Top of DATASET EXCERPTS

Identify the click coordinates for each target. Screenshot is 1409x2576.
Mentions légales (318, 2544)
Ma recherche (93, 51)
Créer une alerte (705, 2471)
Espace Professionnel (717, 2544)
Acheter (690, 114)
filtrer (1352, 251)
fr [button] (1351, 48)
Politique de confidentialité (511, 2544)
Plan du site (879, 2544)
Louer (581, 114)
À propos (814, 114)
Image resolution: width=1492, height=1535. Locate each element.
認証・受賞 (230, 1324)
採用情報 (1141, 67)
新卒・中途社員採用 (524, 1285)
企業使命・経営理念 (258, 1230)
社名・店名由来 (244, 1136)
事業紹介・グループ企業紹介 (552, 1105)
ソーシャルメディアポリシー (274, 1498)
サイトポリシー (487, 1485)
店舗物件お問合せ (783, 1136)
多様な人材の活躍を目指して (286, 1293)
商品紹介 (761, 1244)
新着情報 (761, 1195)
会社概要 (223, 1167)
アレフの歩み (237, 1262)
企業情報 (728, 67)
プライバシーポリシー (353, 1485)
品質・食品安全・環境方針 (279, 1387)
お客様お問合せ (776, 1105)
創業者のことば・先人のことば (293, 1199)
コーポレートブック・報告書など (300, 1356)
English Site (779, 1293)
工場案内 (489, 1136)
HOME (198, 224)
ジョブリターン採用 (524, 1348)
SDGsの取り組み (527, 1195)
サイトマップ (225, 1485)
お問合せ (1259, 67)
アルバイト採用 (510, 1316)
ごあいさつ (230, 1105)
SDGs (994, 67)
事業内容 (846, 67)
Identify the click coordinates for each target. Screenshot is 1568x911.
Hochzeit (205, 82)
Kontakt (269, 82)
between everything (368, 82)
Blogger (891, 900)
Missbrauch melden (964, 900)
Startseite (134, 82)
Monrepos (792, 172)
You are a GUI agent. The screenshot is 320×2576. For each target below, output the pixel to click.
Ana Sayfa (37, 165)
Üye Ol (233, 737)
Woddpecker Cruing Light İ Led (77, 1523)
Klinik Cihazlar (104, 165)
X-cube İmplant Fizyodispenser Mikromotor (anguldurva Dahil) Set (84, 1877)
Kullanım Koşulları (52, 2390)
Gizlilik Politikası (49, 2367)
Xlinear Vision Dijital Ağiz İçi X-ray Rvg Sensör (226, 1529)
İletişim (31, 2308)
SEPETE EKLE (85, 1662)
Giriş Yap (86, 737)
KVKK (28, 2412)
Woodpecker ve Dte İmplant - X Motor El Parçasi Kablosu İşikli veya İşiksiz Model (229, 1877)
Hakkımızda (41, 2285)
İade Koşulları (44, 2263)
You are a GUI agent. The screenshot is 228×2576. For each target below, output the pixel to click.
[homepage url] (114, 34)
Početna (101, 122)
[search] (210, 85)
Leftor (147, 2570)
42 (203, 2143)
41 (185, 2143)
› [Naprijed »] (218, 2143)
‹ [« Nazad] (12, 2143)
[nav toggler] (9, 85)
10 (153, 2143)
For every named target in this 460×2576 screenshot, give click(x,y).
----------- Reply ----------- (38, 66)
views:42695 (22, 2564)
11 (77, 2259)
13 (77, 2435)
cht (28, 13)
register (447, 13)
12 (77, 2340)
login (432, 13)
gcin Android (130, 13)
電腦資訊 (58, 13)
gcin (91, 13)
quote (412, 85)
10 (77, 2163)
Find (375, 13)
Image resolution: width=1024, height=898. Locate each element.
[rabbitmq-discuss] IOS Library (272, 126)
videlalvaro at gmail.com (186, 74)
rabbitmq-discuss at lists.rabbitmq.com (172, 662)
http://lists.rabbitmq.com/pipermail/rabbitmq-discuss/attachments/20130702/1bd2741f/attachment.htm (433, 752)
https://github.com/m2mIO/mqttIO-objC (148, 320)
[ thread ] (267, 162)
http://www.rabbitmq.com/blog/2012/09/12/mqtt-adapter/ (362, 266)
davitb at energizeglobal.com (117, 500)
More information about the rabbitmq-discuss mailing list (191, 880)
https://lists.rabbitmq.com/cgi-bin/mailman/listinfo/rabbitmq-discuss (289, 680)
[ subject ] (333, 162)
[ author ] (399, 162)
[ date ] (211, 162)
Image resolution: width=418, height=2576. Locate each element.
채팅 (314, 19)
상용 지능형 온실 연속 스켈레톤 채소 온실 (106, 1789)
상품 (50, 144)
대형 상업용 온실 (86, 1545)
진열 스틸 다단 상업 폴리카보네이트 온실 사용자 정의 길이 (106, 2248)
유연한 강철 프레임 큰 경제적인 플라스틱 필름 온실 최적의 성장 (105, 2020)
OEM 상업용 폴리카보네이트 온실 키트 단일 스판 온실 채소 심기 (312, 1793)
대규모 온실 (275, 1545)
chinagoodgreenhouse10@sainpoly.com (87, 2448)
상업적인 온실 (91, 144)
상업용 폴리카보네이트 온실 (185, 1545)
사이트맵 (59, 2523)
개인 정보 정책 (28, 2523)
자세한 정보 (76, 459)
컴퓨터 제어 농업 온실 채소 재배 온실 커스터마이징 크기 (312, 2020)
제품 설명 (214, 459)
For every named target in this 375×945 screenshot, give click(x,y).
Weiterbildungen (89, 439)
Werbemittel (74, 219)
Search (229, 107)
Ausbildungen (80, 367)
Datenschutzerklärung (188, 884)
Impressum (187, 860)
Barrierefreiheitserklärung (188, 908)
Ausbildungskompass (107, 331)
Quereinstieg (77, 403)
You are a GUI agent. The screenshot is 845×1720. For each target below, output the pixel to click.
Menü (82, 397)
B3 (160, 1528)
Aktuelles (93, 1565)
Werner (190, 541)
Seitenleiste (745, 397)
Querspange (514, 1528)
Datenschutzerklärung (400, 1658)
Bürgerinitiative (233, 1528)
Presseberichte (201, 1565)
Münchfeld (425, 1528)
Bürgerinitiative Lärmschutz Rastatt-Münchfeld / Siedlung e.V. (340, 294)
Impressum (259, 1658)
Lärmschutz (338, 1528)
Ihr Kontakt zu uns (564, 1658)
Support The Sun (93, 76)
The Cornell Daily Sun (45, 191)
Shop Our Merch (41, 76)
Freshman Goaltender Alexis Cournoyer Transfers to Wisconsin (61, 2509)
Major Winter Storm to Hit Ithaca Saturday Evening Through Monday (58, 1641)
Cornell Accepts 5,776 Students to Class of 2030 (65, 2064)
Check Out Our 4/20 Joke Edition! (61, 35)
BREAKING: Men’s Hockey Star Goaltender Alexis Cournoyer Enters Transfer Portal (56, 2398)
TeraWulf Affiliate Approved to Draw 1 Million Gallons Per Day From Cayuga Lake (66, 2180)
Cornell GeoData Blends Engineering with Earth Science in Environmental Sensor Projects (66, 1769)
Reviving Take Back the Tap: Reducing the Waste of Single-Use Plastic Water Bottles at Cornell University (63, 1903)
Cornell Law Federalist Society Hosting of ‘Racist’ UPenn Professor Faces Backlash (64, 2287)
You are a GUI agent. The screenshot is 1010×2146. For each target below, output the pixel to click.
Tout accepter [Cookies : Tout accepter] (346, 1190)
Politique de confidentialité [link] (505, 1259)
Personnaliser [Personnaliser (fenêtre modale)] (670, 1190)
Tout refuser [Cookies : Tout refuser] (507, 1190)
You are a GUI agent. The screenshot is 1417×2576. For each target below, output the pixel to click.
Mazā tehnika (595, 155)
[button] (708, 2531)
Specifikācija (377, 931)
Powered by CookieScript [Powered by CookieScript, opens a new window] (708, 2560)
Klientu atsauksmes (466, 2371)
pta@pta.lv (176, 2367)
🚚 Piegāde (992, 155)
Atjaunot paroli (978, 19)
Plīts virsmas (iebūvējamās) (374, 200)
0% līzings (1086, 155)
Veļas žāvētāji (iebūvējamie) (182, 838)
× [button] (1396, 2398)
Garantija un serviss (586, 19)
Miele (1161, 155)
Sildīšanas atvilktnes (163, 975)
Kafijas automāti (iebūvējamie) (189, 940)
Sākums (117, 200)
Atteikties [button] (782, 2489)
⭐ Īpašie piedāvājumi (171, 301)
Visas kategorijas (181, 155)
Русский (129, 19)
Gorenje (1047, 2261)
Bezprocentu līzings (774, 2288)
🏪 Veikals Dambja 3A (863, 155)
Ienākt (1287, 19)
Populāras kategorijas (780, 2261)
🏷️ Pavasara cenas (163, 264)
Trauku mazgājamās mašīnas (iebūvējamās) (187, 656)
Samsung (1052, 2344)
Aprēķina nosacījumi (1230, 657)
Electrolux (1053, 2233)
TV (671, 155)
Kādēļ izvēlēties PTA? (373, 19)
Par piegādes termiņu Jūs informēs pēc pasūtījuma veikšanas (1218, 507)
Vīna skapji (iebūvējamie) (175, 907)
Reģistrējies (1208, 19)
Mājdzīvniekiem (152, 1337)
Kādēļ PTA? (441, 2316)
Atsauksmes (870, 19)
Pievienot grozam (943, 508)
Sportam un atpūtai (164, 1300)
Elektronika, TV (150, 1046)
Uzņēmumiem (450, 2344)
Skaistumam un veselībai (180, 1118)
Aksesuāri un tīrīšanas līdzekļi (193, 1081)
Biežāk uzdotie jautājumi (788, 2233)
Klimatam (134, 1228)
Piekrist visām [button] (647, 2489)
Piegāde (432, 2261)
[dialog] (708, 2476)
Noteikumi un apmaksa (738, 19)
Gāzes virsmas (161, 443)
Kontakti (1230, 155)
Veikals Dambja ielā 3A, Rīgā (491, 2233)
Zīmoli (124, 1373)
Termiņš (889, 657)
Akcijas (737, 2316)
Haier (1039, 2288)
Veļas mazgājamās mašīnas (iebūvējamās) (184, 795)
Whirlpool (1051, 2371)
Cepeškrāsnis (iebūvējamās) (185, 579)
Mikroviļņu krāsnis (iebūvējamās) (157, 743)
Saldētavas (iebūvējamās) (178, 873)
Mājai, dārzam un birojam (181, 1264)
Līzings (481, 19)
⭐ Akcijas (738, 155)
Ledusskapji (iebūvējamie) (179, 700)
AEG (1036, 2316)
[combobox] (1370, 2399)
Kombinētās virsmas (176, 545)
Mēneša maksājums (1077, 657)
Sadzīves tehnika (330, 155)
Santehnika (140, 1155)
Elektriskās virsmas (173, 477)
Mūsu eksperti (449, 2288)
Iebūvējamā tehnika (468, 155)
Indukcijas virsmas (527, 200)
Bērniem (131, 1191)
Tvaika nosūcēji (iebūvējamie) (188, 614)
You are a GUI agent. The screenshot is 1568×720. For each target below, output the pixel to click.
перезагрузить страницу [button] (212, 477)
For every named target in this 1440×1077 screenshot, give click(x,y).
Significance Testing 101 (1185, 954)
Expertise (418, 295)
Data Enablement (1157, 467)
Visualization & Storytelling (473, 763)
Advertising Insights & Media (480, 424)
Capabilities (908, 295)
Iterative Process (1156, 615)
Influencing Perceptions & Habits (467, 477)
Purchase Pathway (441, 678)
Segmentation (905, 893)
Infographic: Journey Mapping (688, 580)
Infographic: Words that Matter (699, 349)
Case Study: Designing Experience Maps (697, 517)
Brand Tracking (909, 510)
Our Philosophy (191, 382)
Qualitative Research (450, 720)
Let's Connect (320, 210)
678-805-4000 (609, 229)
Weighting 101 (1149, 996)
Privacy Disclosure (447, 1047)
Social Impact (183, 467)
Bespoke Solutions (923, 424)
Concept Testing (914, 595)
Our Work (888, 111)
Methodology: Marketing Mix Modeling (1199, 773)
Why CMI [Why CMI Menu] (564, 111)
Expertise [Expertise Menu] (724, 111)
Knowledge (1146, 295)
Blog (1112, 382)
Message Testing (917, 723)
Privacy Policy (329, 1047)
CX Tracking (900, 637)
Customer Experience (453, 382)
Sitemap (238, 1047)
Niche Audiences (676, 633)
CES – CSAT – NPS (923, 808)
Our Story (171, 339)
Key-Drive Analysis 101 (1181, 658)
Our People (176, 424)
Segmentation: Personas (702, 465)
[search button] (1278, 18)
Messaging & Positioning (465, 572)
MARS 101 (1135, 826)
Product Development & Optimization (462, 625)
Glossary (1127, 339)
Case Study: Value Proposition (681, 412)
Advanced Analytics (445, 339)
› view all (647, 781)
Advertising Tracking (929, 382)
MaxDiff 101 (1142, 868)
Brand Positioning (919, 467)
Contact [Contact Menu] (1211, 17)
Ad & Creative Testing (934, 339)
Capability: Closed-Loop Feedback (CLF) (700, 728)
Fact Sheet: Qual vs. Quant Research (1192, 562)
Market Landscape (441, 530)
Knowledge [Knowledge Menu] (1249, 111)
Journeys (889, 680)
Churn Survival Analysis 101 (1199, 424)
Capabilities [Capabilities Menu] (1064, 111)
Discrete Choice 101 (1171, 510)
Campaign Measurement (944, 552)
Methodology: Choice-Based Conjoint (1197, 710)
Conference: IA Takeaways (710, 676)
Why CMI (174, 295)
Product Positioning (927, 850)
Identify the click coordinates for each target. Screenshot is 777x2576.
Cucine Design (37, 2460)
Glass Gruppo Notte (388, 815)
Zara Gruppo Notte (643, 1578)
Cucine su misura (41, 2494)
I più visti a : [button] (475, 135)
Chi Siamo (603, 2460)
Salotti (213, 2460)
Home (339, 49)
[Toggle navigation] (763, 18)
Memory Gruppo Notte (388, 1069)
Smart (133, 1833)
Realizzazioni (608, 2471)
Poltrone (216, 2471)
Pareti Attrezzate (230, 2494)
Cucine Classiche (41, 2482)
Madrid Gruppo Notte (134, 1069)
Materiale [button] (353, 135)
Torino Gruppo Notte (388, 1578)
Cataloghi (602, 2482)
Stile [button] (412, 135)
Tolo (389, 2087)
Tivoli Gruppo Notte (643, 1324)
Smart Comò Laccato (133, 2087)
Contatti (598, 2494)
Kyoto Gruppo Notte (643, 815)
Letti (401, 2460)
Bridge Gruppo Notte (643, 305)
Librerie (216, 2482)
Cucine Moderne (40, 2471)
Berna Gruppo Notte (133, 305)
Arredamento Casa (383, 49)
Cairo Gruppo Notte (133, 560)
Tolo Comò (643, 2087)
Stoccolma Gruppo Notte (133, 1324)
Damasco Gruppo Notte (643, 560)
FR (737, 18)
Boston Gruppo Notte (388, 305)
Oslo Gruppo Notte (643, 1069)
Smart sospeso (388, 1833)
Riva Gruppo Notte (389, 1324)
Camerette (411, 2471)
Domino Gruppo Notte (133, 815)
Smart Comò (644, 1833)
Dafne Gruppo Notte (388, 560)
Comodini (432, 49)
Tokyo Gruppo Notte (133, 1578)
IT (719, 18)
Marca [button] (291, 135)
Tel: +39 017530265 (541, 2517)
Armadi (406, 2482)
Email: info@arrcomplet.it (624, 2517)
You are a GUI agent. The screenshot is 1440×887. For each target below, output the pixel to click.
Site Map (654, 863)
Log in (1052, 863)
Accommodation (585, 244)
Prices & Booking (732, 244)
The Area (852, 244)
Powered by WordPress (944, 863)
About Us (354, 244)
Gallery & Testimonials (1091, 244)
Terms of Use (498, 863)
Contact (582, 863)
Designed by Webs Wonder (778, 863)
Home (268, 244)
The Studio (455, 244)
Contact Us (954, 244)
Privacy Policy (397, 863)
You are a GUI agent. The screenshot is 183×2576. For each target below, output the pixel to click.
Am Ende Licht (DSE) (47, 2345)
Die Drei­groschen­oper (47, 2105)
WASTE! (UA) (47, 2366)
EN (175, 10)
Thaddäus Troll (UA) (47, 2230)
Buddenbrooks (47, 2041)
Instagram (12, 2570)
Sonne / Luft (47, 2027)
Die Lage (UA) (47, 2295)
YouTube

Bottom of DATASET EXCERPTS

» EXERCISE AIM
All that is wanted is an exact copy of the lines above from the one with "Créer une alerte (705, 2471)" through the one with "創業者のことば・先人のことば (293, 1199)", with both ends included.

» SOLVED EXERCISE
Créer une alerte (705, 2471)
Espace Professionnel (717, 2544)
Acheter (690, 114)
filtrer (1352, 251)
fr [button] (1351, 48)
Politique de confidentialité (511, 2544)
Plan du site (879, 2544)
Louer (581, 114)
À propos (814, 114)
Image resolution: width=1492, height=1535. Locate each element.
認証・受賞 (230, 1324)
採用情報 (1141, 67)
新卒・中途社員採用 (524, 1285)
企業使命・経営理念 (258, 1230)
社名・店名由来 (244, 1136)
事業紹介・グループ企業紹介 (552, 1105)
ソーシャルメディアポリシー (274, 1498)
サイトポリシー (487, 1485)
店舗物件お問合せ (783, 1136)
多様な人材の活躍を目指して (286, 1293)
商品紹介 (761, 1244)
新着情報 (761, 1195)
会社概要 (223, 1167)
アレフの歩み (237, 1262)
企業情報 (728, 67)
プライバシーポリシー (353, 1485)
品質・食品安全・環境方針 (279, 1387)
お客様お問合せ (776, 1105)
創業者のことば・先人のことば (293, 1199)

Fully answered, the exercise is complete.